RECORDED INFORMATION: Begin
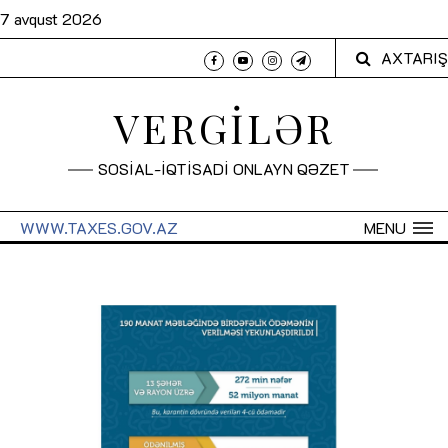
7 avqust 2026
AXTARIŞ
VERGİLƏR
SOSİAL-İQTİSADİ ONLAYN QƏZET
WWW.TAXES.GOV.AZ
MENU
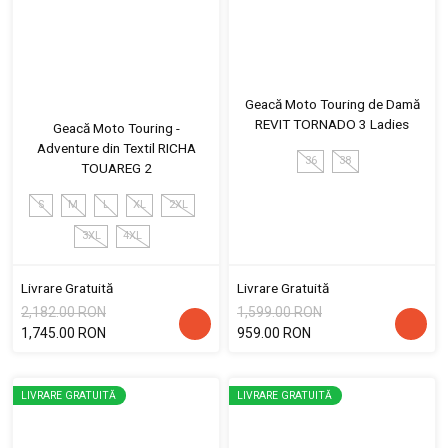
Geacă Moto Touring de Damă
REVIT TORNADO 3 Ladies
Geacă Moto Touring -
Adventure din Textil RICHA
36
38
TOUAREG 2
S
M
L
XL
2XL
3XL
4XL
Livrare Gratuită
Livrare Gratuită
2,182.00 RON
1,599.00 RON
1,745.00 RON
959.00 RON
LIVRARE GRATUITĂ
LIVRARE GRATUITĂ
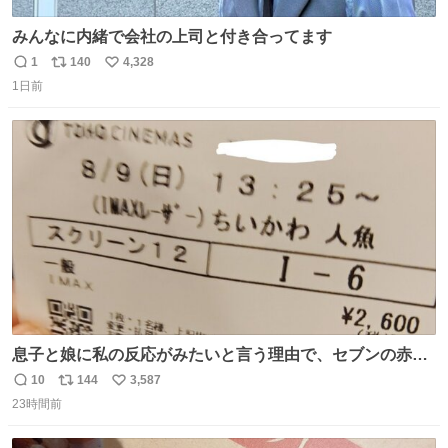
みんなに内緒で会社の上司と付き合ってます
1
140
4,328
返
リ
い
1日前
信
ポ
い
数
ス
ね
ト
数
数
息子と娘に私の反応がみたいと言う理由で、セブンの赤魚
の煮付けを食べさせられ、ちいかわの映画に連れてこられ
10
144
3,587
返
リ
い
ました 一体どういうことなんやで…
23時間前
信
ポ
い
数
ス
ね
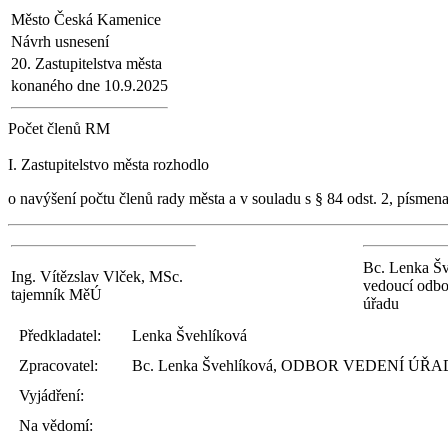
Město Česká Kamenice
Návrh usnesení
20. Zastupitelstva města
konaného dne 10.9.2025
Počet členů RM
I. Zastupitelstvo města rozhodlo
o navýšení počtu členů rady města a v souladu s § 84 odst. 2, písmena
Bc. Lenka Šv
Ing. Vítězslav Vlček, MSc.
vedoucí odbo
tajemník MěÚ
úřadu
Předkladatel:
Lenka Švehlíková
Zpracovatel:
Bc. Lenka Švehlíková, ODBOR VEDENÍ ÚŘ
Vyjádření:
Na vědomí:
RECORDED INFORMATION: End
RECORDED INFORMATION: Begin
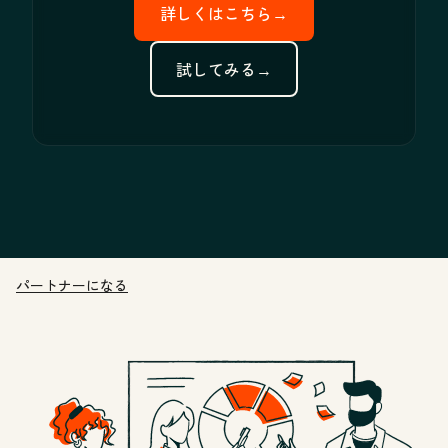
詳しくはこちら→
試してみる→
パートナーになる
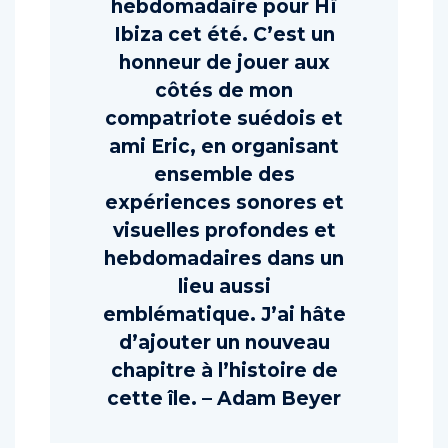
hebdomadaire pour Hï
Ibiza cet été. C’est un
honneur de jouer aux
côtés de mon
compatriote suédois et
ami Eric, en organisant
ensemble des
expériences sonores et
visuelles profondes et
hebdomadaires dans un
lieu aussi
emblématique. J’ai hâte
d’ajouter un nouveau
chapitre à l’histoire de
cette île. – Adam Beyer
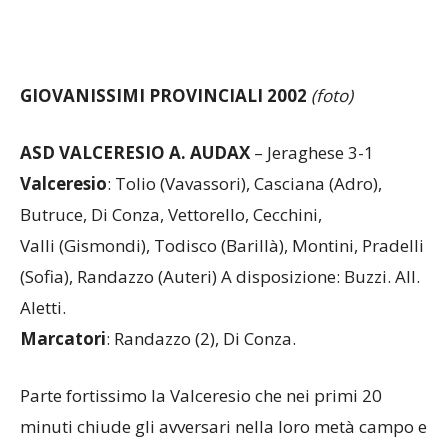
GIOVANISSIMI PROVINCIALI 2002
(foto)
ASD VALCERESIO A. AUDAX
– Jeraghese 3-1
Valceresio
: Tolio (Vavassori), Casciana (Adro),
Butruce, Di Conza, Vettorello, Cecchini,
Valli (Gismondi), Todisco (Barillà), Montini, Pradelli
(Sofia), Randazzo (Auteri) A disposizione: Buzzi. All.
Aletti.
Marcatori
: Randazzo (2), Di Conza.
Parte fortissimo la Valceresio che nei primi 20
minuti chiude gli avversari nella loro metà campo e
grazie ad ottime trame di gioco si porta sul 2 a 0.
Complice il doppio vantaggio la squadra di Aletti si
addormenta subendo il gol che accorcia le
RECORDED INFORMATION: End
TASK TO CARRY OUT:
Exactly as written above, retype the lines starting at the one holding "honneur de jouer aux" and ending at the one holding "Parte fortissimo la", both included, but not the pictures.

PROBLEM SOLUTION:
honneur de jouer aux
côtés de mon
compatriote suédois et
ami Eric, en organisant
ensemble des
expériences sonores et
visuelles profondes et
hebdomadaires dans un
lieu aussi
emblématique. J’ai hâte
d’ajouter un nouveau
chapitre à l’histoire de
cette île. – Adam Beyer
GIOVANISSIMI PROVINCIALI 2002
(foto)
ASD VALCERESIO A. AUDAX
– Jeraghese 3-1
Valceresio
: Tolio (Vavassori), Casciana (Adro),
Butruce, Di Conza, Vettorello, Cecchini,
Valli (Gismondi), Todisco (Barillà), Montini, Pradelli
(Sofia), Randazzo (Auteri) A disposizione: Buzzi. All.
Aletti.
Marcatori
: Randazzo (2), Di Conza.
Parte fortissimo la Valceresio che nei primi 20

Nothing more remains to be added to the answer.